In both protocols, each user will need to extract their partner’s signature (rs) and attempt to derive their partner’s transaction-specific public key \(Q=(x,y)\). Algorithm 1 demonstrates that the r value from the signature is equal to the x co-ordinate modulo n (note that there is a subtle difference in the data range, since \(r \in Z_n\) and \(x \in Z_q\), but this has an almost negligible effect on the working of the protocols as we will explain in detail in Sect. 5.2). However, the y co-ordinate of Q is not stored in the transaction, and it can be either of the two values (above/below the x axis).

We define the uncompression function as Uncompress(xsign) by using the x co-ordinate from their partner’s signature and the y co-ordinate’s \(sign \in \{+,-\}\). Using point uncompression and assuming one of the two possible signs for the y co-ordinate, Alice or Bob will be able to derive a value \(\widehat{Q}\) which we call the estimated transaction-specific public key for their partner. This \(\widehat{Q}\) could be either \(Q=(x,y)\) or its additive inverse \(-Q=(x,-y)\). This \(\widehat{Q}\) will correspond to the estimated transaction-specific private key \(\widehat{k}\), which could be either k or \(-k\).

Fig. 2.
figure 2

The Diffie-Hellman-over-Bitcoin Protocol

Full size image

3.2 Authentication

Our definition of authentication will refer to data origin authentication and we will use the Blockchain as a trusted platform for storing digital signatures. Knowledge of the private key d for a bitcoin address or the random nonce k in a signature will prove the identities of pseudonymous parties. We will define two concepts for authentication using Bitcoin:

  1. 1.

    Bitcoin address authentication. Knowledge of the discrete log d for a Bitcoin address.

  2. 2.

    Transaction authentication. Knowledge of the discrete log k from a single digital signature in a transaction.

Bitcoin address authentication is well-known in the community and has been used for other protocols. However, transaction authentication is a special case that our protocols will exploit. Although k and d are equivalent in proving ownership of a Bitcoin address or transaction, k is randomly generated for every ECDSA signature and is unique for each new transaction.

We will show that Alice and Bob can authenticate each other based on the knowledge of the k. This relies on participants trusting the integrity of the Blockchain as the cornerstone for authentication. For an adversary to mount a man-in-the-middle attack in this scene, he would need to perform a history-revision attack to modify the ECDSA signatures stored in the Blockchain.

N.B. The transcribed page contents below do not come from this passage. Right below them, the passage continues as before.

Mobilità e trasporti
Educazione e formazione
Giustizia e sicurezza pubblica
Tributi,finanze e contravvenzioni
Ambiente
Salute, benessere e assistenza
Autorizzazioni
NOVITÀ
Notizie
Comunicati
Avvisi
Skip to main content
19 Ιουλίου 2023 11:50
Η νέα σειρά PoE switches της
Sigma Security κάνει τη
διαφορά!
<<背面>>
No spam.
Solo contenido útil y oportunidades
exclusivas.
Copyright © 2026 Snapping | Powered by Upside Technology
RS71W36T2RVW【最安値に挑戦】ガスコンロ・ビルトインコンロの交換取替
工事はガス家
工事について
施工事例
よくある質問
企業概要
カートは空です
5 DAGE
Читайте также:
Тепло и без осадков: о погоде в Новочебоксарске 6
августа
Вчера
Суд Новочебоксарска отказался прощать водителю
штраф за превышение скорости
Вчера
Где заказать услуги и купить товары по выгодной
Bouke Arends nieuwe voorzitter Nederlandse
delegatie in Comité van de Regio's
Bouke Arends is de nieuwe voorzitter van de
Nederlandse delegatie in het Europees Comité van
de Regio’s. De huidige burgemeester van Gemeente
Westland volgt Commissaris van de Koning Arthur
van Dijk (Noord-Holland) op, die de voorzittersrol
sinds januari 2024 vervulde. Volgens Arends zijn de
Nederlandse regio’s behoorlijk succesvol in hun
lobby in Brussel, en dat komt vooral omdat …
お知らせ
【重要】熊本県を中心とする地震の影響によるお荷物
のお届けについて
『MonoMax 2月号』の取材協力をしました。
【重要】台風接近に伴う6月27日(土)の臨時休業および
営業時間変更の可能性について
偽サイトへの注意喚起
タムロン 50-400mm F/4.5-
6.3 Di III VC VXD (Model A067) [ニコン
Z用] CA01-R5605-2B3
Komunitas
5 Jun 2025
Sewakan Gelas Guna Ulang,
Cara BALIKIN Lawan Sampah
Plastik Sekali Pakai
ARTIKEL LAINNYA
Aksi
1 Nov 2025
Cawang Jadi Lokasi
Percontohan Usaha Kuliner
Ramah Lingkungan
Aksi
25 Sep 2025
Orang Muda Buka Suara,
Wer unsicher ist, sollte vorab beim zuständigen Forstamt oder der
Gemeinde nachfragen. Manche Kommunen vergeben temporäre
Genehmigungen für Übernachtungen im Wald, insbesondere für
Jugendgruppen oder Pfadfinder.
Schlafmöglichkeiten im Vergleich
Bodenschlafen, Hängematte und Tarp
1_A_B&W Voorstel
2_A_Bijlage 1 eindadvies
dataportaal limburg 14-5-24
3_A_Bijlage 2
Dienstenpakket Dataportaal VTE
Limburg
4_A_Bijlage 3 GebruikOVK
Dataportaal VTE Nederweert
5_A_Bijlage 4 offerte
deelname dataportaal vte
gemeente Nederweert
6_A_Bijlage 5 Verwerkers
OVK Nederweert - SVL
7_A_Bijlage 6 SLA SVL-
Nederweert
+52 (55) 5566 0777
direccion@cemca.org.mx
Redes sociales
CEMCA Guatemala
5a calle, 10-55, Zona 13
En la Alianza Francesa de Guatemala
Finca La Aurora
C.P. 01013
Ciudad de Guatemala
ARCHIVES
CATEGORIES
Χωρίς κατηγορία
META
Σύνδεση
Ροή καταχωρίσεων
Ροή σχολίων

3.3 Diffie-Hellman-over-Bitcoin Protocol

Based on the concept of transaction authentication, the first protocol that we present is ‘Diffie-Hellman-over-Bitcoin’. The protocol is non-interactive; the shared secret is generated using the signatures from two transactions and no additional information from the participants is required. However, forward secrecy is not provided, as we will illustrate in the security analysis.

Figure 2 presents an outline of the protocol. Initially, each user will derive the random nonce k from their own signatures and fetch their partner’s transaction from the Blockchain. Each user will gain an estimation of their partner’s public key \(\widehat{Q}\) before using their own transaction-specific private key k to derive the shared secret \((x_{\mathrm {A}\mathrm {B}},\pm y_{\mathrm {A}\mathrm {B}})\). Regardless of whether \(\widehat{Q}_{\mathrm {A}} = \pm Q_{\mathrm {A}}\) (or \(\widehat{Q}_{\mathrm {B}} = \pm Q_{\mathrm {B}}\)), the x co-ordinate of \(k_{\mathrm {B}}\widehat{Q}_{\mathrm {A}}\) will be the same as that of \(k_{\mathrm {A}}\widehat{Q}_{\mathrm {B}}\). Following the Elliptic Curve Diffie Hellman (ECDH) [20] approach, the \(x_{\mathrm {A}\mathrm {B}}\) co-ordinate will be used to derive the key \(KDF(x_{\mathrm {A}\mathrm {B}}) = \kappa \).

Fig. 3.
figure 3

YAK-over-Bitcoin Protocol

Full size image
figure c

3.4 YAK-over-Bitcoin Protocol

The second protocol we present is ‘YAK-over-Bitcoin’. This is based on adapting a PKI-based YAK key exchange protocol [12] to the Bitcoin application by removing the dependence on a PKI and instead relying on the integrity of the Blockchain. We chose YAK instead of others (e.g., station-to-station, MQV, HMQV, etc.), as YAK is the only PKI-based AKE protocol that requires each sender to demonstrate the proof of knowledge of both the static and ephemeral private keys. This requirement is important for the security proofs of our system as we will detail in Sect. 4. As well, we will show in the security analysis that the protocol allows the participants to have full forward secrecy.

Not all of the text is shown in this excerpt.